In our study, ShallowHRD achieved a sensitivity of 80% and a specificity ranging from 85.7 to 100% across the three datasets. While the sensitivity may limit its immediate clinical utility as a standalone predictor of treatment response, the high specificity, particularly in the FFPE samples, supports its potential value in research settings, including as supportive evidence in VUS classification. However, these findings need further verification in larger cohorts.

Further limitations of our study should also be accounted for. First, the sample size is small (n = 19), limiting our findings’ statistical power and generalizability. The retrospective nature of the study and reliance on available matched FFPE and frozen tissue samples introduce potential selection bias, as tissue quality and availability may not reflect routine clinical populations. While bootstrapping was applied to explore robustness, no formal internal or external validation of ShallowHRD performance was conducted, and the risk of overfitting and type I or II statistical errors cannot be excluded.

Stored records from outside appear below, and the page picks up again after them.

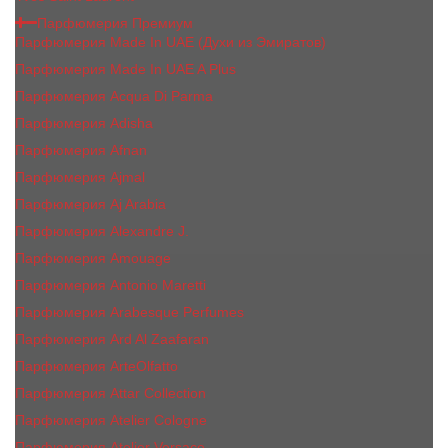
Парфюмерия Премиум
Парфюмерия Made In UAE (Духи из Эмиратов)
Парфюмерия Made In UAE A Plus
Парфюмерия Acqua Di Parma
Парфюмерия Adisha
Парфюмерия Afnan
Парфюмерия Ajmal
Парфюмерия Aj Arabia
Парфюмерия Alexandre J.
Парфюмерия Amouage
Парфюмерия Antonio Maretti
Парфюмерия Arabesque Perfumes
Парфюмерия Ard Al Zaafaran
Парфюмерия ArteOlfatto
Парфюмерия Attar Collection
Парфюмерия Atelier Cologne
Парфюмерия Atelier Versace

Future work should aim to validate these promising preliminary findings in larger, prospectively collected cohorts with more BRCA1/2-deficient tumors, ideally across multiple institutions. Using additional independent methods to assess HRD, such as functional assays or clinical treatment response, could also be valuable in evaluating the clinical relevance. Ultimately, such studies are needed to determine if ShallowHRD can serve as a reliable, cost-effective diagnostic tool for HRD detection in routine clinical practice for breast cancer, as this preliminary study suggests.

Conclusions

The performance of ShallowHRD is, in this preliminary study, comparable to that of HRDetect, making it a potentially quicker and more economical alternative for assessing HRD-status due to lower sequencing depth of malignant tumor tissue and its ability to perform without paired sequencing of normal tissue. Furthermore, the power of ShallowHRD to work on data from FFPE tissue makes it usable for HRD-status assessment for most patients with breast cancer. ShallowHRD differed from HRDetect in the assessment of one sample. Additional research into the cause of this difference is required, and to make finite conclusions on ShallowHRD sensitivity, examination and validation in larger, external cohorts are required.

In conclusion, this study indicates that using ShallowHRD to assess HRD-status of malignant breast tumors has substantial potential in a clinical setting.